Edward Lee Greene, in his Landmarks of Botanical History, sees Cesalpino’s De Plantis as part of a wider scientific reappraisal of flora happening in the 1580s among scientific communities of both East and West: Greene comments on the quick popularity of Cesalpino’s new system – “an arrangement of plant genera according to what are believed to be their natural affinities” – observing that “only three years later, in 1586, the Arabic physician Qāsim ibn-Muhammad al-Wazīr al Ghassānī wrote his Ḥadīquat al-azhār fī, sarḥ māhīyat al-‘ushb wa al-‘aq qār [Garden of flowers, or explanation of the characters of herbs and drugs], which contained the first Arabic classification of plants” (p. 808). In his many dozens of entries on plants hailing from or arriving via Arabia, Cesalpino dutifully reports ancient wisdom (e.g., the observations of Avicenna, or that the Arabs call jasmine “sambach”), but it is his new classification system that would come to reshape European concepts of botanicals entering from the East. No longer would these botanicals be seen as merely exotic goods in a marketplace, but as discrete species growing in their specific habitats and with physical traits analogous to plants native to Europe: Myrrh, figs, and tamarind will no longer exist only in Europe’s poetic imagination about the exotic East, but will take their slots in a rigorous, capacious botanical system, while terms like belzoi, lacca, and bdellum will no longer be classified first as etymological curiosities, but as living plants, each with its definable type of leaf, flower, and root system.

As Greene remarks, De Plantis (Concerning Plants) “has the most unassuming title that ever adorned the initial page of a very great book; that could give no hint of its incalculable importance, or of its great destiny, as marking the beginning of the epoch of Systematic Botany.” The present copy bears exceptional witness to the book’s importance – rarely is a scientific work from this period found so thoroughly annotated by a known, contemporary reader. Reading Cesalpino’s work soon after publication, the Nuremburg physician and botanist Joachim Camerarius (1534-1598) has covered nearly every page with marginal annotations and underlinings worthy of further study. Camerarius was a correspondent of such notable early naturalists as Conrad Gessner, Gaspard Bauhin, and Charles de l’Écluse.
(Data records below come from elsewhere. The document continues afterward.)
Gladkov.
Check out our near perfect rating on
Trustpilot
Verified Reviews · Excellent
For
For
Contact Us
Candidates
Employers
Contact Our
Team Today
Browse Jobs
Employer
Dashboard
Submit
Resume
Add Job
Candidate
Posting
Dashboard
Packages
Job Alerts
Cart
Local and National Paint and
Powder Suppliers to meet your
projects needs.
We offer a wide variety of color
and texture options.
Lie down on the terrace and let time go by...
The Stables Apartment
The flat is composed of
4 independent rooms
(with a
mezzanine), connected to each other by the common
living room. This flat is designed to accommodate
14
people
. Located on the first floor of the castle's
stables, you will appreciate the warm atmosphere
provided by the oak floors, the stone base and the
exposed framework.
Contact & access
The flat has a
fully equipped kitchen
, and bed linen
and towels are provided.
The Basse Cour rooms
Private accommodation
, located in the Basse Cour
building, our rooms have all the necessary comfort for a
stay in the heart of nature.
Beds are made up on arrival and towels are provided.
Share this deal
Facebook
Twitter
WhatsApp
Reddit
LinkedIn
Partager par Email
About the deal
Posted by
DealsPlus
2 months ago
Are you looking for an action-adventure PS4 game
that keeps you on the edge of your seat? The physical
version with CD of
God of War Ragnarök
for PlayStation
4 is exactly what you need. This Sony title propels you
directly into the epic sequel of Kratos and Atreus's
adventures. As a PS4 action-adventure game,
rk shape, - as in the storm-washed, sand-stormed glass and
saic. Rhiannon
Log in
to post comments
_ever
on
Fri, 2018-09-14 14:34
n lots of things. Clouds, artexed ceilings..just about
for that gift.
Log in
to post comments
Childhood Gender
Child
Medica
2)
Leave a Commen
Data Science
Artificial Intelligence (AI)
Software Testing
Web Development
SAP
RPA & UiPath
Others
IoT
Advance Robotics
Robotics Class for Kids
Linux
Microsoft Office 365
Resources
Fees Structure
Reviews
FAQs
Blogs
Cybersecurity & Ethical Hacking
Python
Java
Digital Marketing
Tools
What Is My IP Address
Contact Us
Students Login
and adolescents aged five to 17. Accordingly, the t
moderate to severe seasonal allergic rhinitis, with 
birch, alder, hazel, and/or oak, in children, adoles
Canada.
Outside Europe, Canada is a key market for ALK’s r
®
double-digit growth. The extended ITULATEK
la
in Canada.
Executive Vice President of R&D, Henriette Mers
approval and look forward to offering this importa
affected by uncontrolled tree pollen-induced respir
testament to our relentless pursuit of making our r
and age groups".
Shortly after reading the present copy of De Plantis, Camerarius went on to publish his own Hortus medicus et philosophicus (Frankfurt, 1598). He also published a popular German-language translation of Pier Andrea Mattioli’s commentary on Dioscorides (first edition, 1586).
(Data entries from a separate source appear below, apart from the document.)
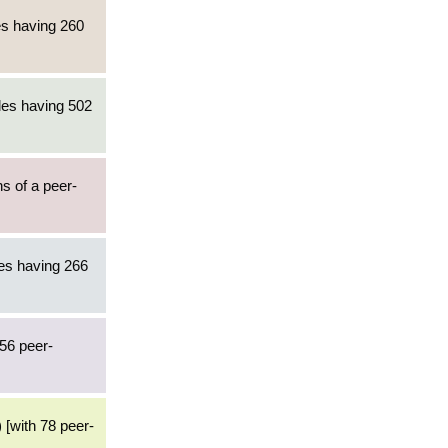
es having 260
les having 502
ns of a peer-
les having 266
56 peer-
) [with 78 peer-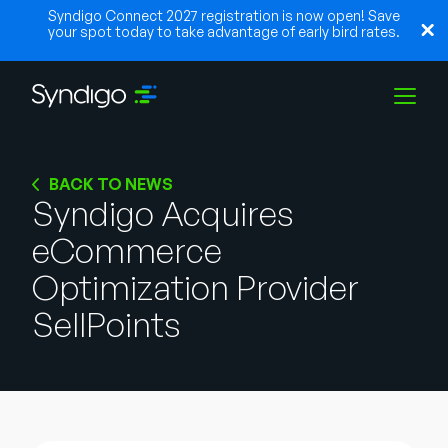
Syndigo Connect 2027 registration is now open! Save
your spot today to take advantage of early bird rates.
Solutions
BACK TO NEWS
Syndigo Acquires
eCommerce
Industries
Optimization Provider
Partners
SellPoints
Resources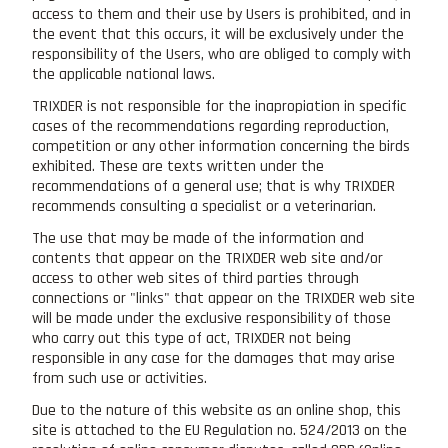
access to them and their use by Users is prohibited, and in
the event that this occurs, it will be exclusively under the
responsibility of the Users, who are obliged to comply with
the applicable national laws.
TRIXDER is not responsible for the inapropiation in specific
cases of the recommendations regarding reproduction,
competition or any other information concerning the birds
exhibited. These are texts written under the
recommendations of a general use; that is why TRIXDER
recommends consulting a specialist or a veterinarian.
The use that may be made of the information and
contents that appear on the TRIXDER web site and/or
access to other web sites of third parties through
connections or "links" that appear on the TRIXDER web site
will be made under the exclusive responsibility of those
who carry out this type of act, TRIXDER not being
responsible in any case for the damages that may arise
from such use or activities.
Due to the nature of this website as an online shop, this
site is attached to the EU Regulation no. 524/2013 on the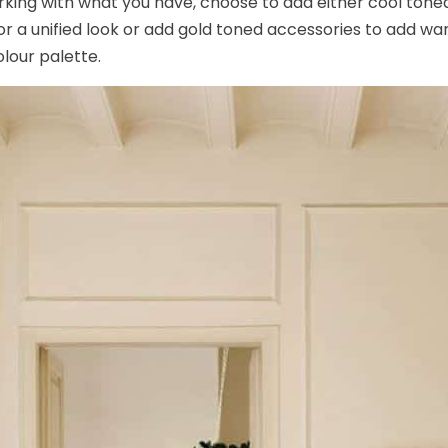
rking with what you have, choose to add either cool tone
 for a unified look or add gold toned accessories to add w
olour palette.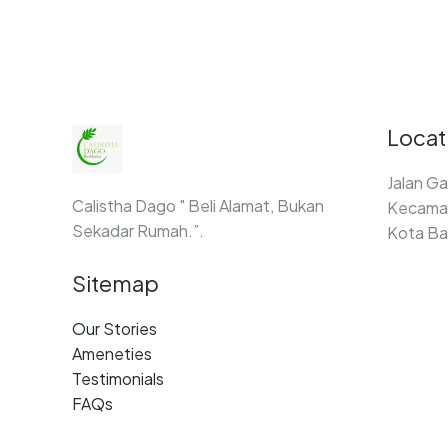
Locat
Jalan Ga
Calistha Dago " Beli Alamat, Bukan
Kecamat
Sekadar Rumah.”.
Kota Ba
Sitemap
Our Stories
Ameneties
Testimonials
FAQs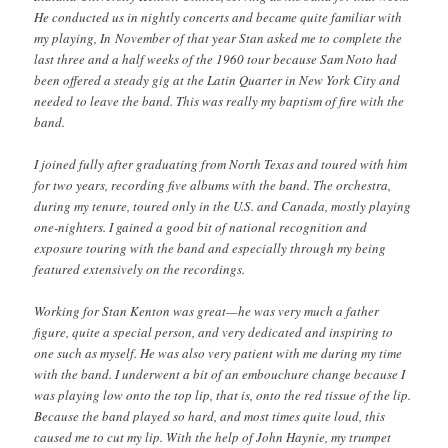
He conducted us in nightly concerts and became quite familiar with
my playing, In November of that year Stan asked me to complete the
last three and a half weeks of the 1960 tour because Sam Noto had
been offered a steady gig at the Latin Quarter in New York City and
needed to leave the band. This was really my baptism of fire with the
band.
I joined fully after graduating from North Texas and toured with him
for two years, recording five albums with the band. The orchestra,
during my tenure, toured only in the U.S. and Canada, mostly playing
one-nighters. I gained a good bit of national recognition and
exposure touring with the band and especially through my being
featured extensively on the recordings.
Working for Stan Kenton was great—he was very much a father
figure, quite a special person, and very dedicated and inspiring to
one such as myself. He was also very patient with me during my time
with the band. I underwent a bit of an embouchure change because I
was playing low onto the top lip, that is, onto the red tissue of the lip.
Because the band played so hard, and most times quite loud, this
caused me to cut my lip. With the help of John Haynie, my trumpet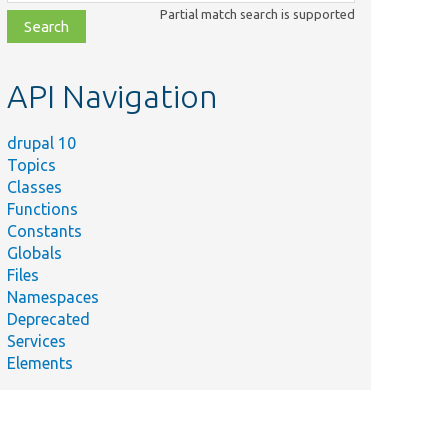
class,
Partial match search is supported
file,
topic,
etc.
API Navigation
drupal 10
Topics
Classes
Functions
Constants
Globals
Files
Namespaces
Deprecated
Services
Elements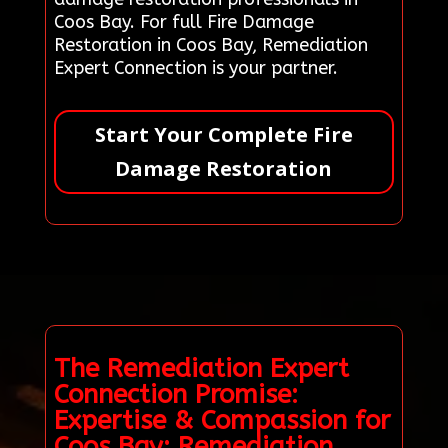
Coos Bay. For full Fire Damage
Restoration in Coos Bay, Remediation
Expert Connection is your partner.
Start Your Complete Fire
Damage Restoration
The Remediation Expert
Connection Promise:
Expertise & Compassion for
Coos Bay: Remediation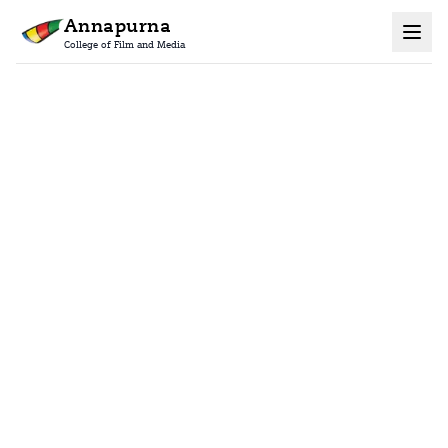
Annapurna
College of Film and Media
Home
Certificate Courses
Advanced Vfx Compositing Course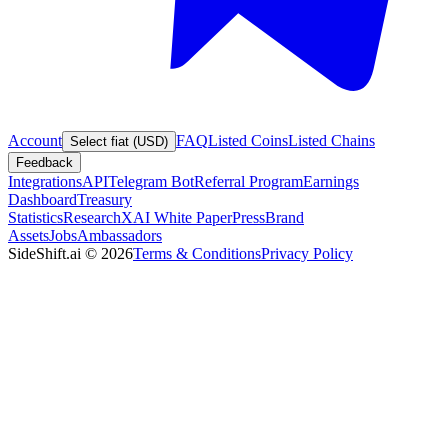
Account
FAQ
Listed Coins
Listed Chains
Select fiat (USD)
Feedback
Integrations
API
Telegram Bot
Referral Program
Earnings
Dashboard
Treasury
Statistics
Research
XAI White Paper
Press
Brand
Assets
Jobs
Ambassadors
SideShift.ai
©
2026
Terms & Conditions
Privacy Policy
Cesalpino’s foundational work sets out an entirely revolutionary system of species classification, focusing on physical, tangible qualities (roots, stems and fruit), rather than alphabetically or by medicinal properties, as earlier authors had done. Such ‘accidental’ attributes as medicinal use or habitat are argued to be irrelevant; “in doing so, he elevated botany to the level of an independent science” (Norman catalogue). Thanks to this meticulous and logical attention to detail, the Hunt Catalogue describes Andrea Cesalpino (1525-1603) as “perhaps the first great theorist in botany” and notes that his ideas governed the development of botany throughout the 17th century and into the 18th. Cesalpino’s focus on morphology indeed culminated in the work of Linnaeus in the 18th century, “who was greatly indebted to this book” (PMM).

Provenance: from the libraries of three prominent botanists. The title page bears the ownership inscription of Joachim Camerarius the Younger (1534-1598), a noted Nuremberg physician and botanist. The copy subsequently belonged to George Wolfgang Franz Panzer (1755-1829), a noted botanist and entomologist with a remarkable herbarium. Finally, it was purchased by the explorer and botanist C. F. P. von Martius, commonly recognized as the father of 19th century Brazilian botany and author of the great 3-volume Nova genera et species plantarum brasiliensium (1823-1832).


* * Adams C-20; PMM 97; Alden/Landis 582/20; Dibner Heralds of Science 20; Pritzel 1640; Arents, Additions 73; Norman 432; Greene, Landmarks of Botanical History, pp. 807-31; DSB 15, 80-1; cf. Hunt Botanical I, xxvii-xxviii (no copy in the Hunt Collection).